Re: The LUN mapped for Nagios is utilizing huge IO

Posted: Thu Mar 19, 2015 5:15 pm
by Box293
I just wanted to take a step back and explain the purpose of xidpe.

When Nagios receives a host or service check result that contains performance data, it initially gets dumped into the folder /usr/local/nagios/var/spool/xidpe/
Nagios can then continue it's job, it really doesn't care what happens to the performance data after that.
Another process will come along and for any files in /usr/local/nagios/var/spool/xidpe/, it will take the data and insert it into the round robin database files in /usr/local/nagios/share/perfdata/HOST/SERVICE_NAME. It will then delete the file in /usr/local/nagios/var/spool/xidpe/.
So the /usr/local/nagios/var/spool/xidpe/ folder usually has a low amount of files in it.

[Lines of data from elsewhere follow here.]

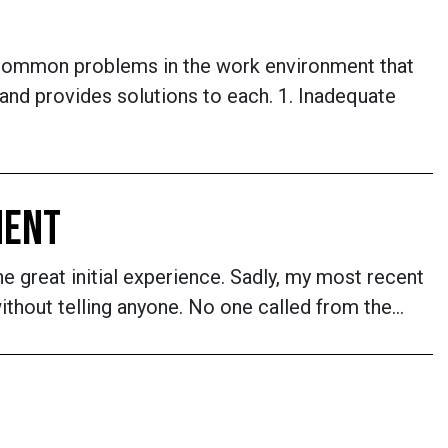
common problems in the work environment that
nd provides solutions to each. 1. Inadequate
MENT
he great initial experience. Sadly, my most recent
ithout telling anyone. No one called from the…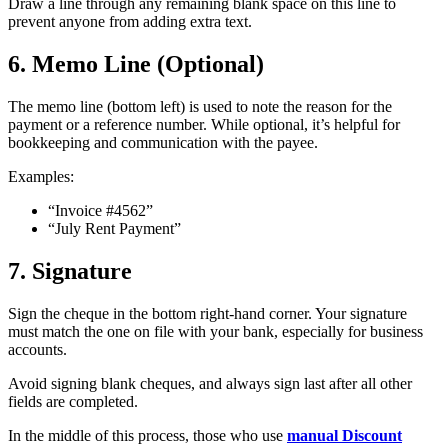
Draw a line through any remaining blank space on this line to
prevent anyone from adding extra text.
6. Memo Line (Optional)
The memo line (bottom left) is used to note the reason for the
payment or a reference number. While optional, it’s helpful for
bookkeeping and communication with the payee.
Examples:
“Invoice #4562”
“July Rent Payment”
7. Signature
Sign the cheque in the bottom right-hand corner. Your signature
must match the one on file with your bank, especially for business
accounts.
Avoid signing blank cheques, and always sign last after all other
fields are completed.
In the middle of this process, those who use
manual Discount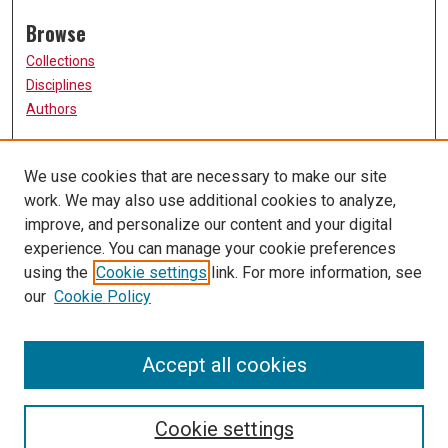
Browse
Collections
Disciplines
Authors
Participate
We use cookies that are necessary to make our site
FAQ
work. We may also use additional cookies to analyze,
Links
improve, and personalize our content and your digital
experience. You can manage your cookie preferences
The Current Online
using the
Cookie settings
link. For more information, see
University of Missouri, St. Louis
our
Cookie Policy
UMSL Library
Contact Us
Accept all cookies
Cookie settings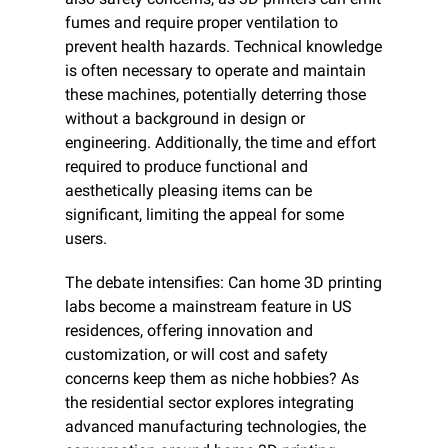
fumes and require proper ventilation to 
prevent health hazards. Technical knowledge 
is often necessary to operate and maintain 
these machines, potentially deterring those 
without a background in design or 
engineering. Additionally, the time and effort 
required to produce functional and 
aesthetically pleasing items can be 
significant, limiting the appeal for some 
users.
The debate intensifies: Can home 3D printing 
labs become a mainstream feature in US 
residences, offering innovation and 
customization, or will cost and safety 
concerns keep them as niche hobbies? As 
the residential sector explores integrating 
advanced manufacturing technologies, the 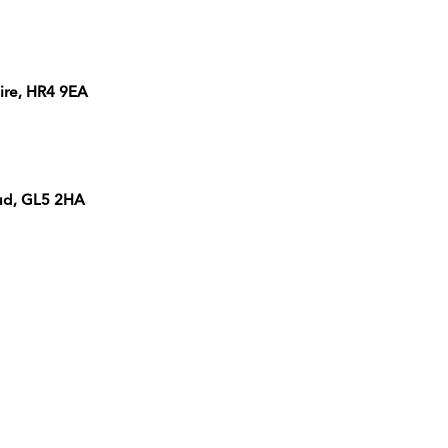
ire, HR4 9EA
oud, GL5 2HA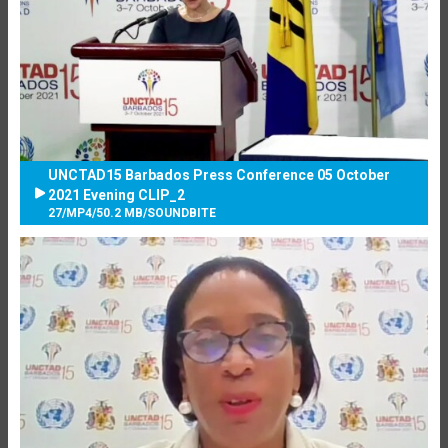
UNCTAD15 Barbados Press Conference 05 October
2021 Evening CLIP_2
27
/
MP4
/
50.2 MB
/
SOUNDBITE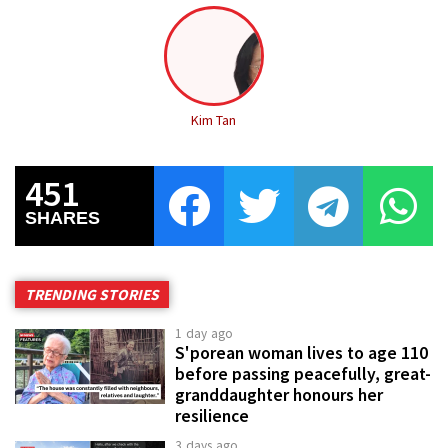
Kim Tan
451
SHARES
TRENDING STORIES
1 day ago
S'porean woman lives to age 110
before passing peacefully, great-
granddaughter honours her
resilience
3 days ago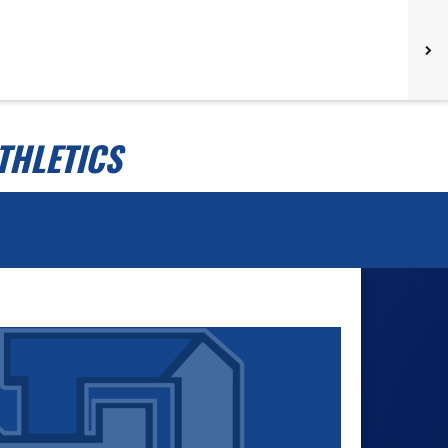
THLETICS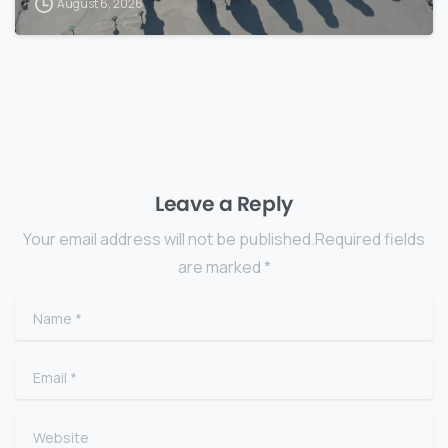
August 6, 2026
Leave a Reply
Your email address will not be published.Required fields
are marked *
Name
*
Email
*
Website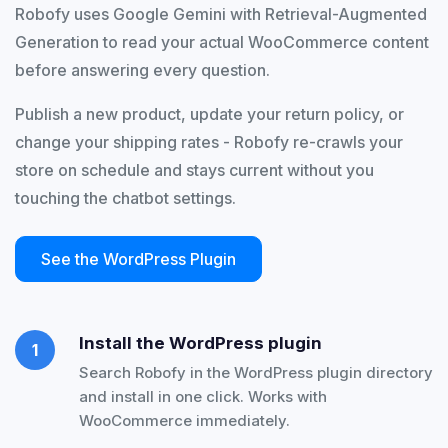
Robofy uses Google Gemini with Retrieval-Augmented
Generation to read your actual WooCommerce content
before answering every question.
Publish a new product, update your return policy, or
change your shipping rates - Robofy re-crawls your
store on schedule and stays current without you
touching the chatbot settings.
See the WordPress Plugin
Install the WordPress plugin
1
Search Robofy in the WordPress plugin directory
and install in one click. Works with
WooCommerce immediately.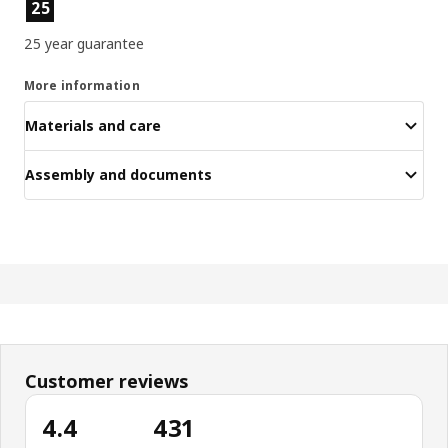
Product features
25
25 year guarantee
More information
Materials and care
Assembly and documents
Customer reviews
4.4
431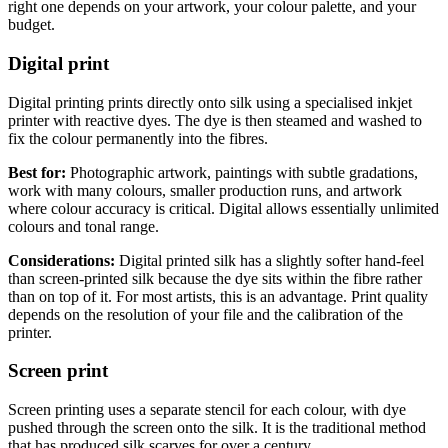
right one depends on your artwork, your colour palette, and your
budget.
Digital print
Digital printing prints directly onto silk using a specialised inkjet
printer with reactive dyes. The dye is then steamed and washed to
fix the colour permanently into the fibres.
Best for:
Photographic artwork, paintings with subtle gradations,
work with many colours, smaller production runs, and artwork
where colour accuracy is critical. Digital allows essentially unlimited
colours and tonal range.
Considerations:
Digital printed silk has a slightly softer hand-feel
than screen-printed silk because the dye sits within the fibre rather
than on top of it. For most artists, this is an advantage. Print quality
depends on the resolution of your file and the calibration of the
printer.
Screen print
Screen printing uses a separate stencil for each colour, with dye
pushed through the screen onto the silk. It is the traditional method
that has produced silk scarves for over a century.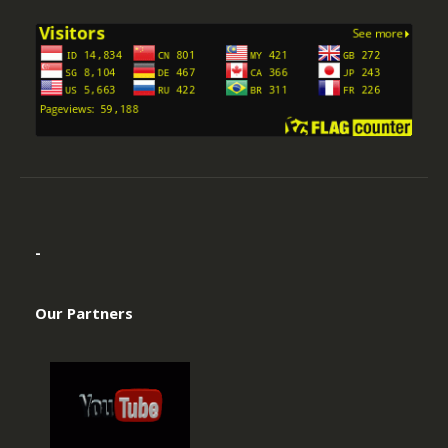
-
Our Partners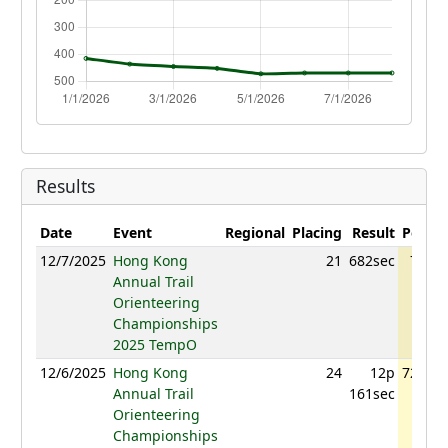
Results
Date
Event
Regional
Placing
Result
Points
12/7/2025
Hong Kong
21
682sec
727.4
Annual Trail
Orienteering
Championships
2025 TempO
12/6/2025
Hong Kong
24
12p
728.13
Annual Trail
161sec
Orienteering
Championships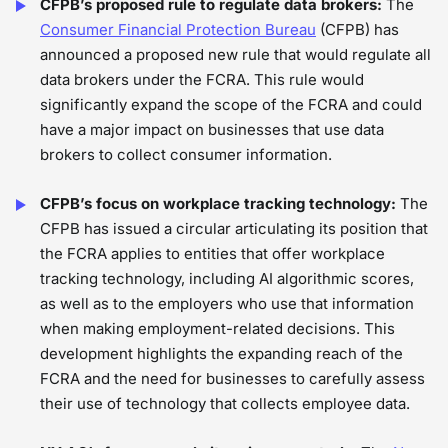
CFPB’s proposed rule to regulate data brokers:
The
Consumer Financial Protection Bureau
(CFPB) has
announced a proposed new rule that would regulate all
data brokers under the FCRA. This rule would
significantly expand the scope of the FCRA and could
have a major impact on businesses that use data
brokers to collect consumer information.
CFPB’s focus on workplace tracking technology:
The
CFPB has issued a circular articulating its position that
the FCRA applies to entities that offer workplace
tracking technology, including AI algorithmic scores,
as well as to the employers who use that information
when making employment-related decisions. This
development highlights the expanding reach of the
FCRA and the need for businesses to carefully assess
their use of technology that collects employee data.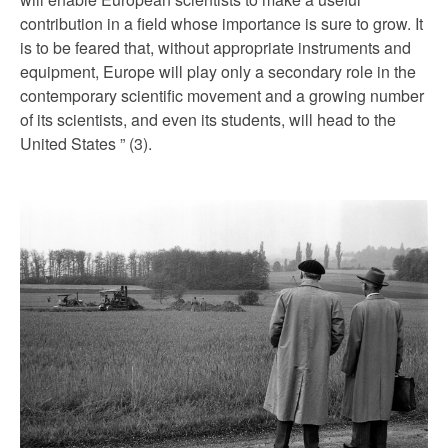
contribution in a field whose importance is sure to grow. It
is to be feared that, without appropriate instruments and
equipment, Europe will play only a secondary role in the
contemporary scientific movement and a growing number
of its scientists, and even its students, will head to the
United States ” (3).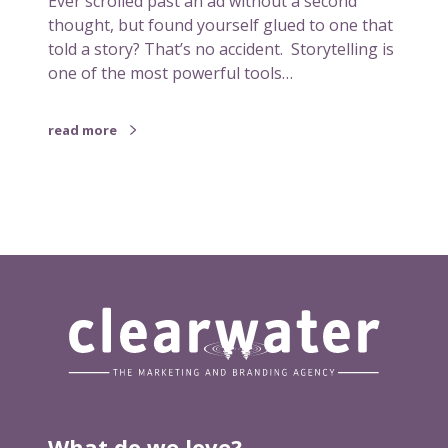
Ever scrolled past an ad without a second
m
thought, but found yourself glued to one that
p
told a story? That’s no accident. Storytelling is
o
one of the most powerful tools…
r
t
read more
a
n
t
i
n
m
a
r
k
e
t
i
n
What do we love?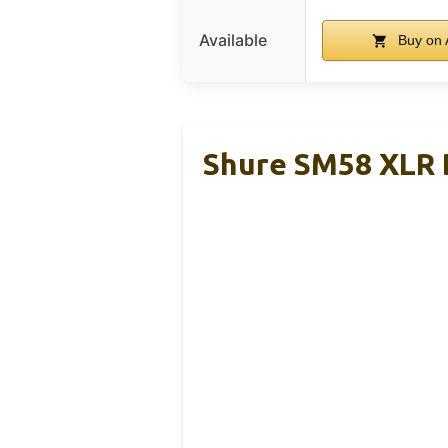
Available
Buy on
Shure SM58 XLR 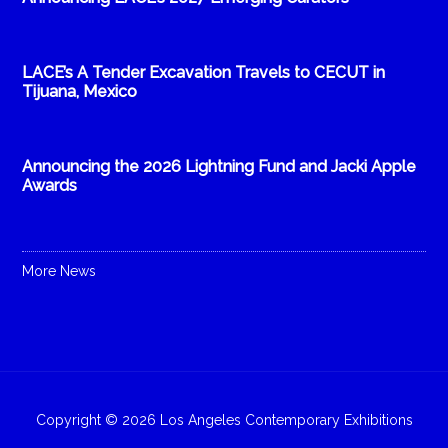
LACE’s A Tender Excavation Travels to CECUT in
Tijuana, Mexico
Announcing the 2026 Lightning Fund and Jacki Apple
Awards
More News
Copyright © 2026 Los Angeles Contemporary Exhibitions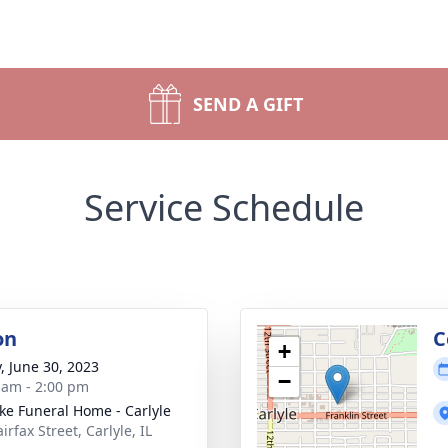
SEND A GIFT
Service Schedule
on
C
+
y, June 30, 2023
−
 am - 2:00 pm
ke Funeral Home - Carlyle
irfax Street, Carlyle, IL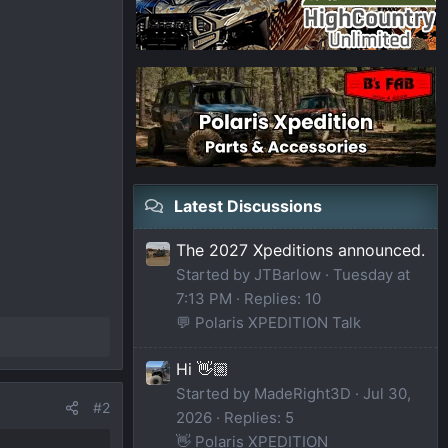
Latest Discussions
The 2027 Xpeditions announced.
Started by JTBarlow
Tuesday at
7:13 PM
Replies: 10
💬 Polaris XPEDITION Talk
Hi 👋🏼
Started by MadeRight3D
Jul 30,
#2
2026
Replies: 5
👋 Polaris XPEDITION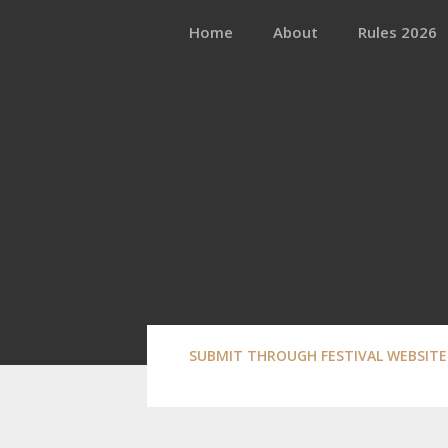
Skip
to
Home
About
Rules 2026
content
SUBMIT THROUGH FESTIVAL WEBSITE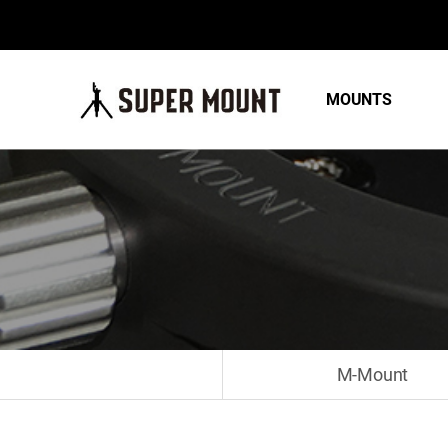
MOUNTS
M-Mount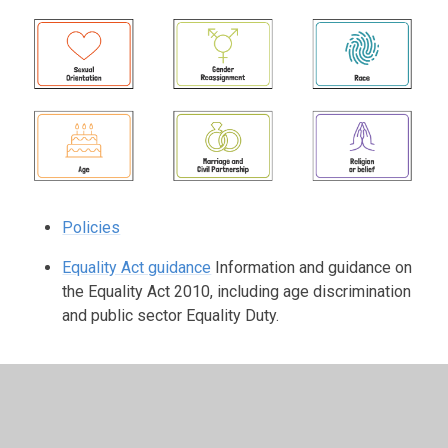
Policies
Equality Act guidance
Information and guidance on
the Equality Act 2010, including age discrimination
and public sector Equality Duty.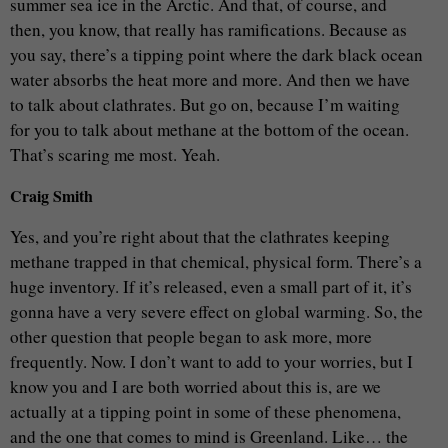
summer sea ice in the Arctic. And that, of course, and
then, you know, that really has ramifications. Because as
you say, there’s a tipping point where the dark black ocean
water absorbs the heat more and more. And then we have
to talk about clathrates. But go on, because I’m waiting
for you to talk about methane at the bottom of the ocean.
That’s scaring me most. Yeah.
Craig Smith
Yes, and you’re right about that the clathrates keeping
methane trapped in that chemical, physical form. There’s a
huge inventory. If it’s released, even a small part of it, it’s
gonna have a very severe effect on global warming. So, the
other question that people began to ask more, more
frequently. Now. I don’t want to add to your worries, but I
know you and I are both worried about this is, are we
actually at a tipping point in some of these phenomena,
and the one that comes to mind is Greenland. Like… the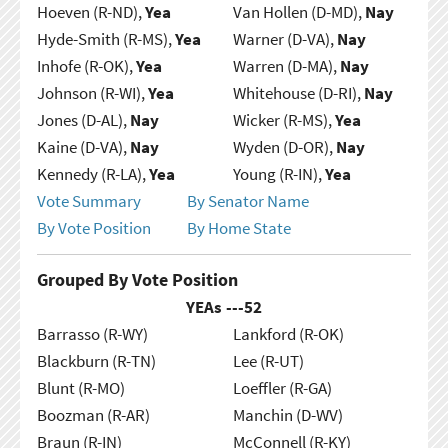
Hoeven (R-ND),
Yea
Van Hollen (D-MD),
Nay
Hyde-Smith (R-MS),
Yea
Warner (D-VA),
Nay
Inhofe (R-OK),
Yea
Warren (D-MA),
Nay
Johnson (R-WI),
Yea
Whitehouse (D-RI),
Nay
Jones (D-AL),
Nay
Wicker (R-MS),
Yea
Kaine (D-VA),
Nay
Wyden (D-OR),
Nay
Kennedy (R-LA),
Yea
Young (R-IN),
Yea
Vote Summary
By Senator Name
By Vote Position
By Home State
Grouped By Vote Position
YEAs ---
52
Barrasso (R-WY)
Lankford (R-OK)
Blackburn (R-TN)
Lee (R-UT)
Blunt (R-MO)
Loeffler (R-GA)
Boozman (R-AR)
Manchin (D-WV)
Braun (R-IN)
McConnell (R-KY)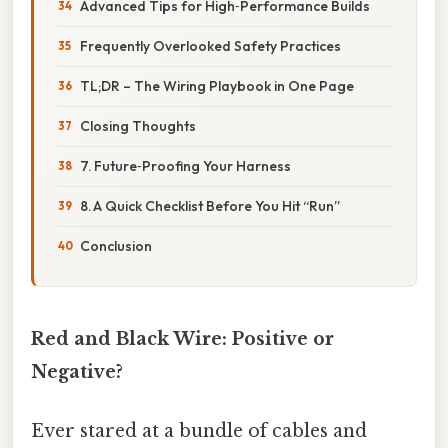
Advanced Tips for High‑Performance Builds
Frequently Overlooked Safety Practices
TL;DR – The Wiring Playbook in One Page
Closing Thoughts
7. Future‑Proofing Your Harness
8. A Quick Checklist Before You Hit “Run”
Conclusion
Red and Black Wire: Positive or
Negative?
Ever stared at a bundle of cables and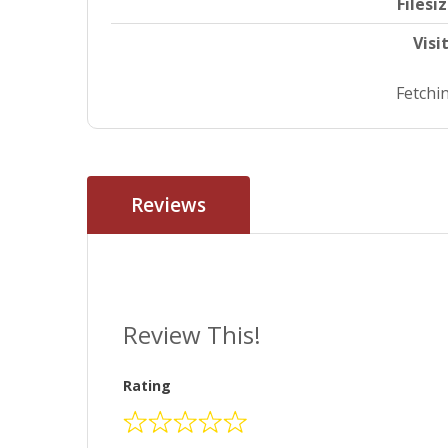
Filesi
Visi
Fetchin
Reviews
Review This!
Rating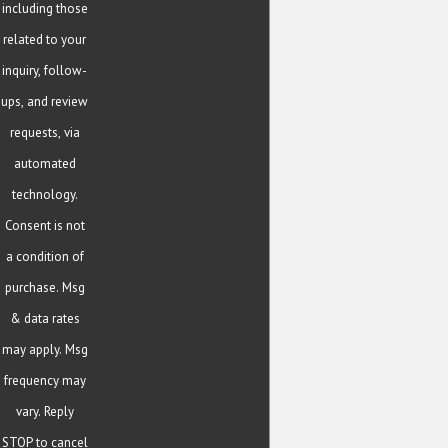
including those
related to your
inquiry, follow-
ups, and review
requests, via
automated
technology.
Consent is not
a condition of
purchase. Msg
& data rates
may apply. Msg
frequency may
vary. Reply
STOP to cancel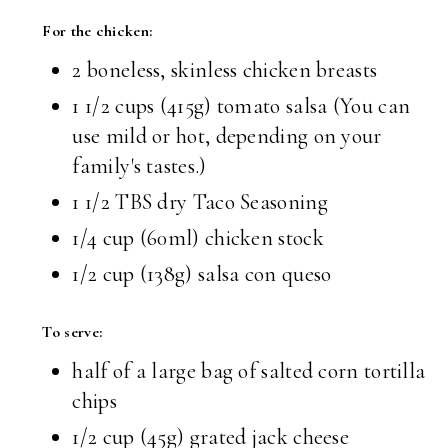
For the chicken:
2 boneless, skinless chicken breasts
1 1/2 cups (415g) tomato salsa (You can
use mild or hot, depending on your
family's tastes.)
1 1/2 TBS dry Taco Seasoning
1/4 cup (60ml) chicken stock
1/2 cup (138g) salsa con queso
To serve:
half of a large bag of salted corn tortilla
chips
1/2 cup (45g) grated jack cheese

For one reason or another, process of taking these files from /usr/local/nagios/var/spool/xidpe/ has stopped. Because of this, the amount of files has spooled up. There are now too many files for the usual cleanup processes to work, so you need to follow abrists steps:
abrist wrote:You can remove the files with the following command, but you should be aware that you will have gaps in your graphs representing the time associated with each of these performance data files in xidpe:

Code: Select all

    cd /usr/local/nagios/var/spool/xidpe/
    find . -type f -delete

We need to delete these files to fix your problem. I would not bother tarring them as once we get it working again, you will not be able to process the old performance data any more. NOTE: any data that appears in the Performance Graphs will be kept, you're just going to have a big gap in the graphs, from when it broke to when it started working again.

Once you delete the files I would increase the logging verbosity and then take a deeper look into the logs. Follow the FAQ entry below to increase the log level of process_perfdata and npcd:

http://support.nagios.com/wiki/index.ph ... leshooting

Wait 15 - 20 minutes and then get a tail of the logs:

Code: Select all

tail -250 /usr/local/nagios/var/perfdata.log > /tmp/perfdata.txt
tail -250 /usr/local/nagios/var/npcd.log > /tmp/npcd.txt
Send us a copy of /tmp/perfdata.txt and /tmp/npcd.txt

Don't forget to turn down the log level as per the FAQ when you are done!

Re: The LUN mapped for Nagios is utilizing huge IO

Posted: Fri Mar 20, 2015 12:14 am
by Box293
wiproltdwiv wrote:Are you sure that after deleting these files, we'll face issue in graphs in front-end.
Yes you will have a gap in every graph from when this problem started until you fix the problem. Actually the gap will already exist now if I am correct. If the gap does not exist in your current graphs then there is an underlying problem with these files not being removed after the performance data is taken from them.

In any case, the steps outlined are the first step in fixing your problems.
wiproltdwiv wrote:This is such a huge file that even tar or zip is not happening.
There is not one file, it's a LOT of files, 921,356 and counting. I'm not sure why you are trying to tar or zip the folder.

Is there something in particular that you don't understand?